Article Image

From Socrata to CKAN: A Seamless Data Portal Migration

6 mins read

Key facts

Service providers:
Datopian

Client:
City of Santa Monica

Services:
UI/UX design; DevOps; Infrastructure; CKAN development; Migration from Socrata to CKAN;

Period:
October 2022 – November 2022

Work we've done:
Data Santa Monica Gov

Brief summary of the project

The City of Santa Monica collaborated with Datopian to transition their data portal from the proprietary Socrata platform to the open-source CKAN platform. The move aimed to gain cost-efficiency, control, and flexibility while adhering to a 30-day deadline.

Exclamation mark pointing the problem
Problem

Santa Monica faced the issue of high subscription costs and underutilization of the features provided by the Socrata platform. Moreover, there was a pressing deadline as their existing Socrata contract was set to be terminated, necessitating a rapid migration of data.

Interrogation mark pointing the need
Need

The City urgently required a more cost-effective, flexible, and customizable data portal solution. They required the new CKAN instance to be hosted on their own AWS account, fully migrated, and operational within 30 days. The platform needed to ensure seamless data migration, facilitate easy access to civic data, and allow for future enhancements and integrations.

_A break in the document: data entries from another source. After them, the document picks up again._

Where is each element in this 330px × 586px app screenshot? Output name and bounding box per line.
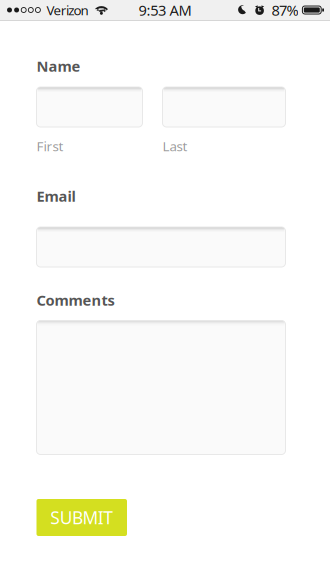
staticText: SUBMIT bbox=[50, 506, 113, 529]
staticText: 9:53 AM bbox=[139, 0, 191, 20]
staticText: Last bbox=[162, 137, 188, 155]
staticText: 87% bbox=[272, 0, 298, 20]
staticText: First bbox=[36, 137, 64, 155]
staticText: Verizon bbox=[46, 1, 89, 19]
staticText: Comments bbox=[36, 290, 114, 310]
staticText: Name bbox=[36, 56, 80, 76]
button[interactable]: SUBMIT bbox=[36, 499, 127, 536]
staticText: Email bbox=[36, 186, 76, 206]
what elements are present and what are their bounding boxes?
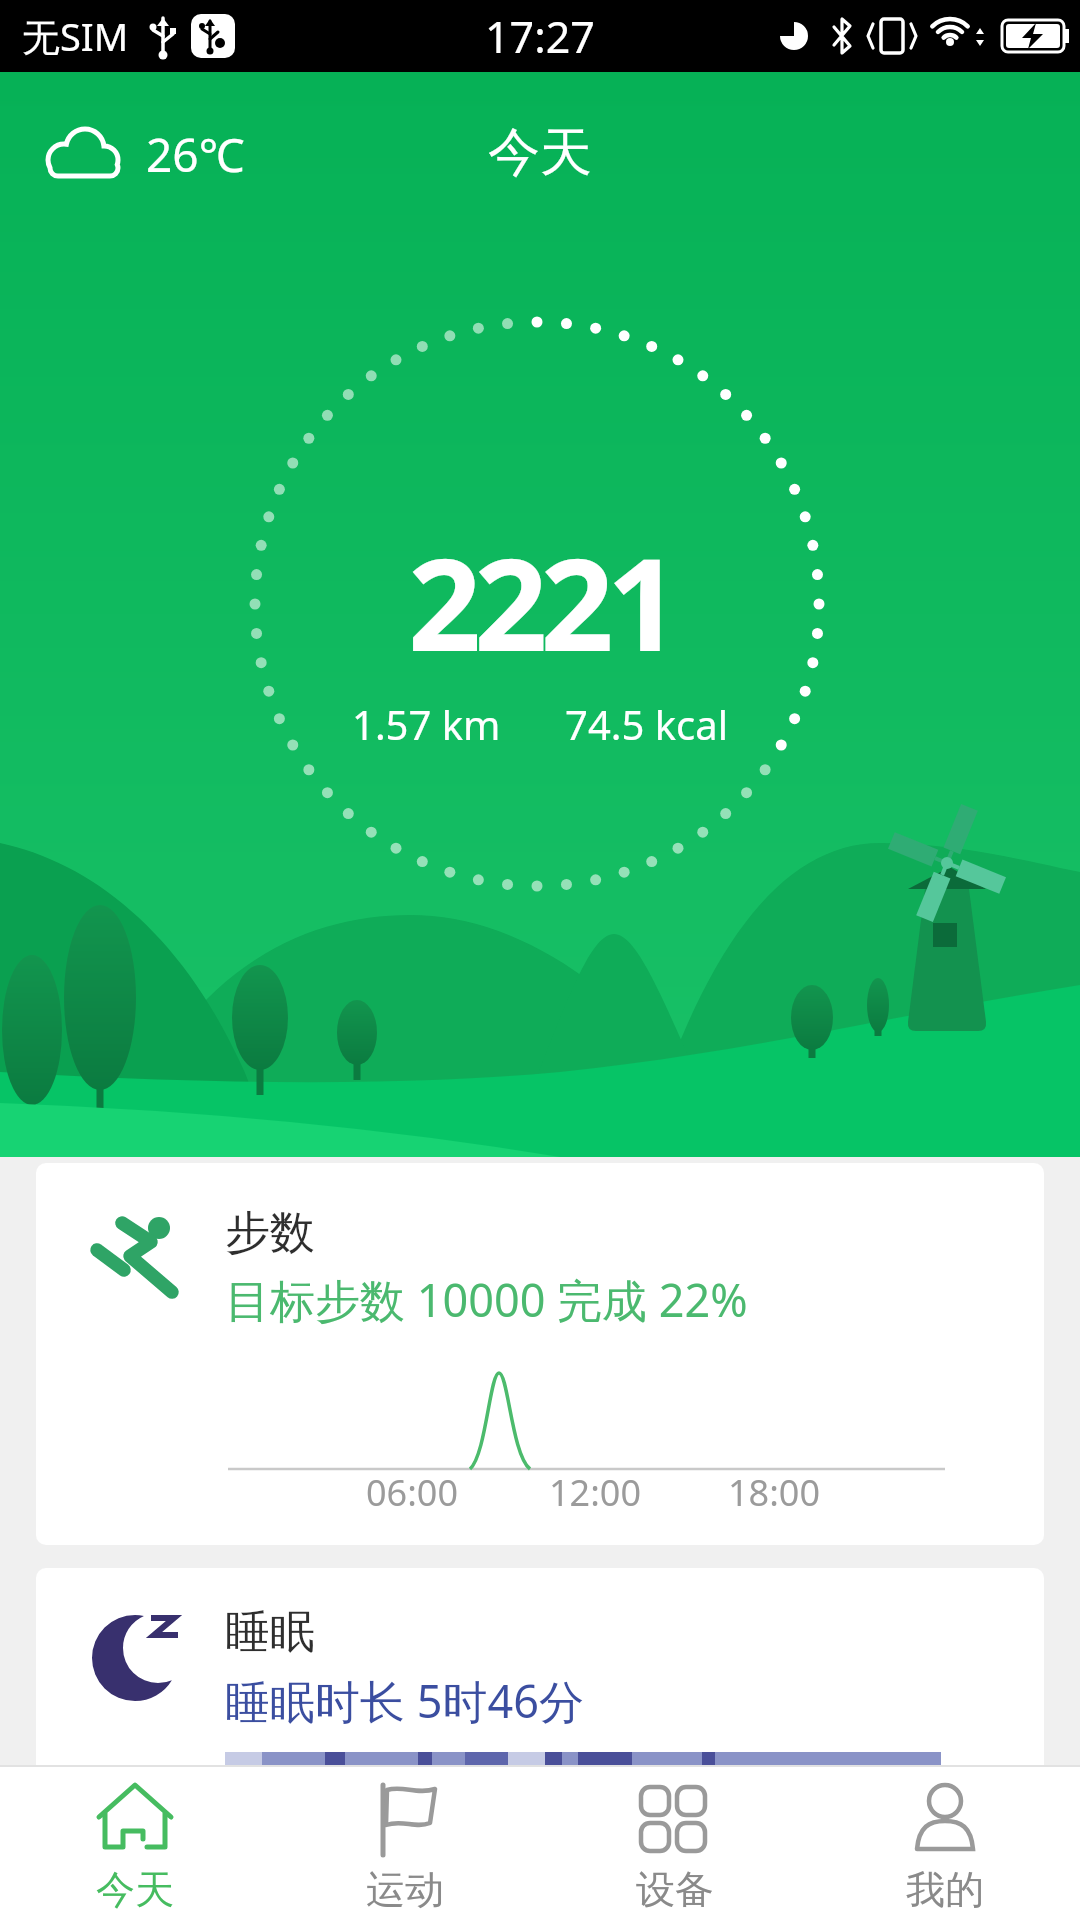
staticText: 06:00	[366, 1468, 459, 1517]
staticText: 睡眠	[225, 1604, 315, 1661]
staticText: 我的	[906, 1865, 984, 1914]
staticText: 74.5 kcal	[565, 697, 729, 751]
staticText: 步数	[225, 1205, 315, 1262]
staticText: 18:00	[728, 1468, 821, 1517]
button[interactable]: 我的	[810, 1767, 1080, 1920]
button[interactable]: 26℃	[40, 122, 245, 186]
staticText: 设备	[636, 1865, 714, 1914]
staticText: 睡眠时长 5时46分	[225, 1670, 584, 1731]
staticText: 17:27	[485, 7, 595, 66]
staticText: 1.57 km	[352, 697, 501, 751]
staticText: 目标步数 10000 完成 22%	[225, 1269, 748, 1330]
staticText: 今天	[96, 1865, 174, 1914]
staticText: 26℃	[146, 123, 245, 186]
staticText: 2221	[408, 514, 673, 688]
staticText: 今天	[488, 120, 592, 186]
button[interactable]: 设备	[540, 1767, 810, 1920]
staticText: 无SIM	[22, 10, 129, 62]
staticText: 运动	[366, 1865, 444, 1914]
button[interactable]: 睡眠	[36, 1568, 1044, 1765]
button[interactable]: 今天	[0, 1767, 270, 1920]
button[interactable]: 运动	[270, 1767, 540, 1920]
staticText: 12:00	[549, 1468, 642, 1517]
button[interactable]: 步数	[36, 1163, 1044, 1545]
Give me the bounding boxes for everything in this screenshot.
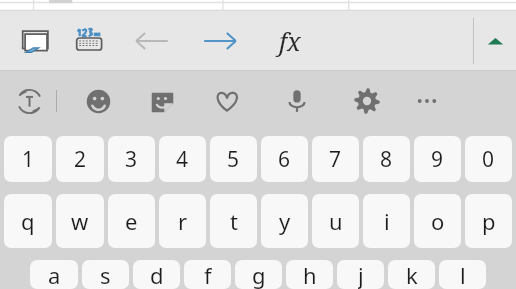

Checkmark pointing the solution
Solution

Leveraging our specialized know-how in data management, Datopian effectively transitioned Santa Monica's data portal to a more cost-efficient CKAN-based solution hosted on AWS. Navigating tight deadlines and complex data migration tasks, we deployed a fully operational portal tailored to the city's specific needs while aligning with budget constraints. This cost-effective solution empowers Santa Monica with greater control over their data assets, thus reinforcing their commitment to data transparency and accessibility.

Main technologies & tools used

CKAN
Python
GraphQL
Hasura
Postgre
AWS
Github Actions

Context

The city of Santa Monica was looking for cost efficiency and improved user experience. Also, the city was not utilizing all the features offered by Socrata. The city was looking for an alternative that could provide similar benefits and save on subscription costs.

In order to find a more cost-effective and flexible solution, the city decided to move to an open-source platform. After evaluating various options, they chose CKAN which can be hosted on their own Amazon Web Services (AWS) account.

In addition to this requirement, the city was under a tight deadline as their Socrata instance was set to be terminated by the end of October, leaving them only 30 days to migrate all their data and have the portal online using CKAN. This put immense pressure on the city and our team to migrate all their data and get the portal online using CKAN in the short timeframe available. Despite the challenges, the outcome was successful.

The city's decision to switch to CKAN proved to be the right one, providing them with the cost-effectiveness, flexibility, and control they needed, while also meeting their tight deadline.

The situation

Migrating from the proprietary Socrata system to the open-source CKAN presented several unique challenges. Tasked with the multifaceted assignment of migrating the City of Santa Monica's data portal, our responsibilities spanned from receiving authorization from the city's team to modify the AWS cloud architecture, to handling the intricate task of downloading and transforming all Socrata-based data to formats compatible with CKAN.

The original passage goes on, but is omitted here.